DDS

M

maxascent

Guest
What is the best way to implement a multi channel DDS. I need a DDS tha
has 8 channels that are time-multiplexed. I am using a Sparatn 6.

Thanks

---------------------------------------
Posted through http://www.FPGARelated.com
 
Den mandag den 2. marts 2015 kl. 16.03.14 UTC+1 skrev maxascent:
What is the best way to implement a multi channel DDS. I need a DDS that
has 8 channels that are time-multiplexed. I am using a Sparatn 6.

what's wrong with this?

http://www.xilinx.com/support/documentation/ip_documentation/dds_compiler/v6_0/pg141-dds-compiler.pdf


-Lasse
 
On 3/2/2015 10:03 AM, maxascent wrote:
What is the best way to implement a multi channel DDS. I need a DDS that
has 8 channels that are time-multiplexed.
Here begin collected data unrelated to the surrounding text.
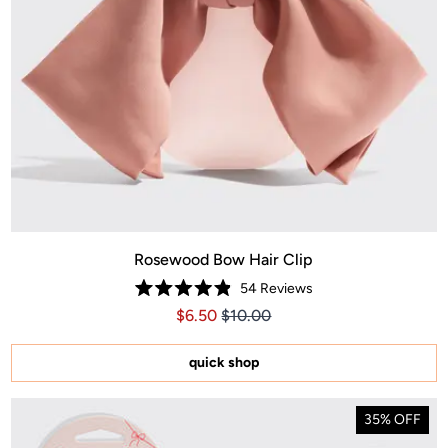
Rosewood Bow Hair Clip
54
Reviews
Rated
Price $6.50
Price $6.50
$6.50
$10.00
4.9
out
of
5
quick shop
stars
35% OFF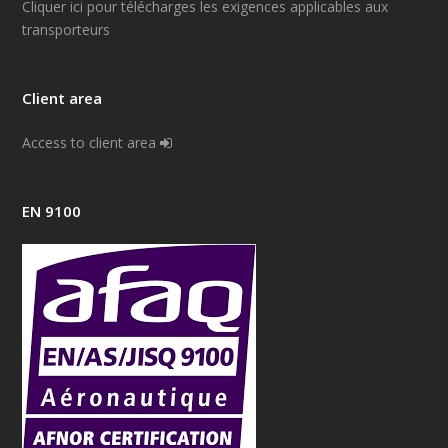
Cliquer ici pour télécharges les exigences applicables aux
transporteurs
Client area
Access to client area
EN 9100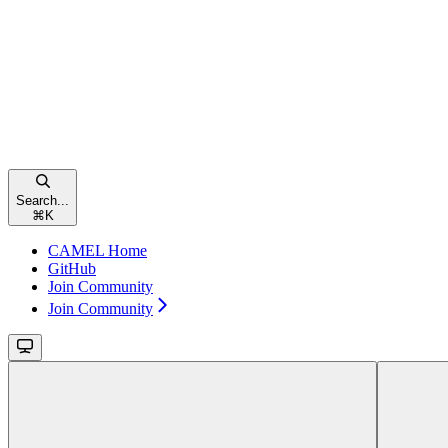
Search...
⌘
K
CAMEL Home
GitHub
Join Community
Join Community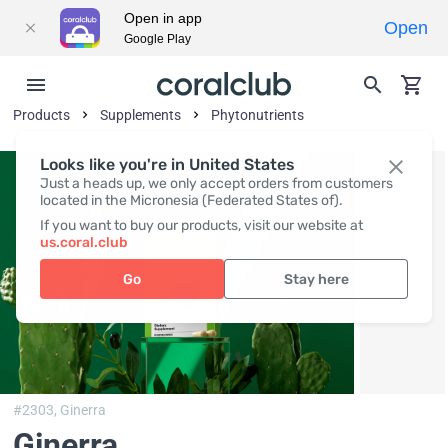
Open in app
Open
Google Play
Products
Supplements
Phytonutrients
Looks like you're in United States
Just a heads up, we only accept orders from customers
located in the Micronesia (Federated States of).
If you want to buy our products, visit our website at
us.coral.club
Go
Stay here
#2303,
Ginerra
Ginerra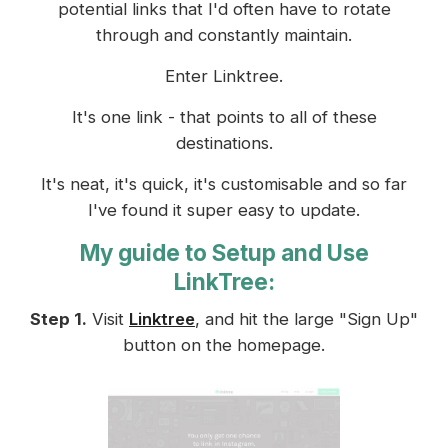
potential links that I'd often have to rotate
through and constantly maintain.
Enter Linktree.
It's one link - that points to all of these
destinations.
It's neat, it's quick, it's customisable and so far
I've found it super easy to update.
My guide to Setup and Use
LinkTree:
Step 1.
Visit
Linktree
, and hit the large "Sign Up"
button on the homepage.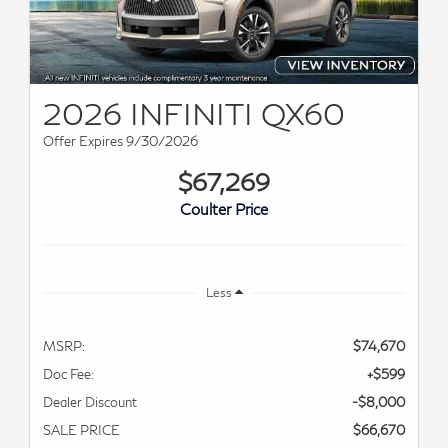
2026 INFINITI QX60
Offer Expires 9/30/2026
$67,269
Coulter Price
Less
MSRP:
$74,670
Doc Fee:
+$599
Dealer Discount
-$8,000
SALE PRICE
$66,670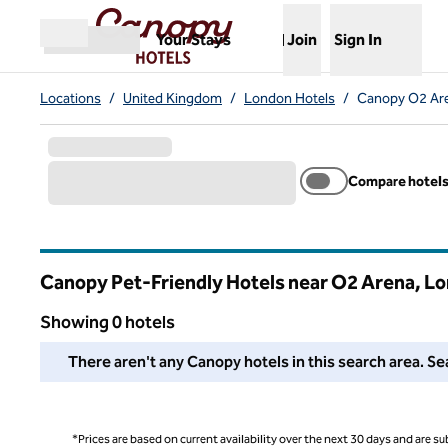
Skip to content
,
Opens new tab
Your Stays
Join
Sign In
Open menu
Locations
/
United Kingdom
/
London Hotels
/
Canopy O2 Are
Compare hotel
Canopy Pet-Friendly Hotels near O2 Arena, L
Showing 0 hotels
We couldn't find any hotels for you in this area. Adjust your
There aren't any Canopy hotels in this search area. Sea
*Prices are based on current availability over the next 30 days and are sub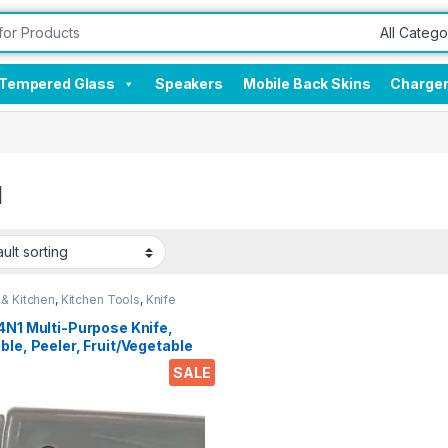
Tempered Glass
Speakers
Mobile Back Skins
Charge
I
& Kitchen
,
Kitchen Tools
,
Knife
4N1 Multi-Purpose Knife,
ble, Peeler, Fruit/Vegetable
r & Bottle opener For Travel
SALE
ffice Desk Etc..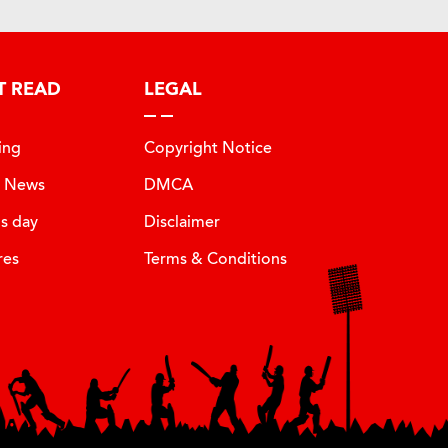
T READ
LEGAL
ing
Copyright Notice
t News
DMCA
is day
Disclaimer
res
Terms & Conditions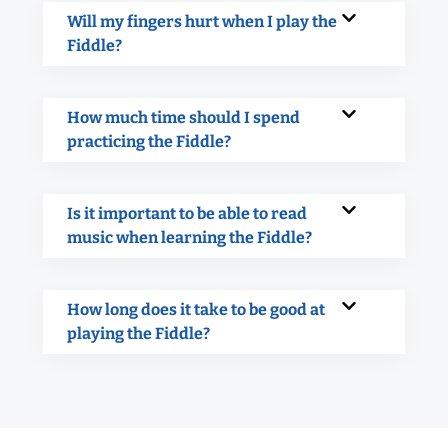
Will my fingers hurt when I play the
Fiddle?
How much time should I spend
practicing the Fiddle?
Is it important to be able to read
music when learning the Fiddle?
How long does it take to be good at
playing the Fiddle?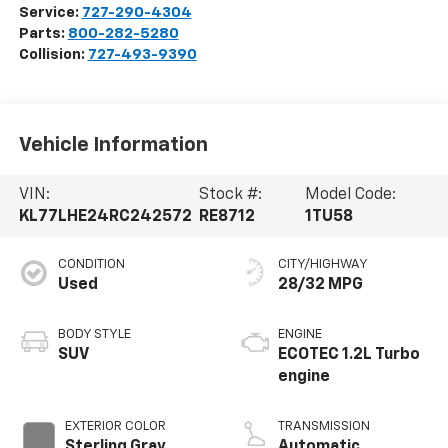
Service:
727-290-4304
Parts:
800-282-5280
Collision:
727-493-9390
Vehicle Information
VIN:
Stock #:
Model Code:
KL77LHE24RC242572
RE8712
1TU58
CONDITION
CITY/HIGHWAY
Used
28/32 MPG
BODY STYLE
ENGINE
SUV
ECOTEC 1.2L Turbo
engine
EXTERIOR COLOR
TRANSMISSION
Sterling Gray
Automatic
I am using a Sparatn 6.

A DDS circuit is not as simple as some would think and it is not as
complex as others would lead you to believe. What you need to be aware
of is that they can produce spurs if not carefully designed.

That said, I'm not sure what a "multichannel" DDS is. If you mean 8 DDS
circuits, then ok, that is clear enough. Are you looking for some way
to share the circuitry? The circuitry is not overly complex - it
usually consists of a counter or adder to set the phase and a sine look
up table to convert the phase to a sine value for the output.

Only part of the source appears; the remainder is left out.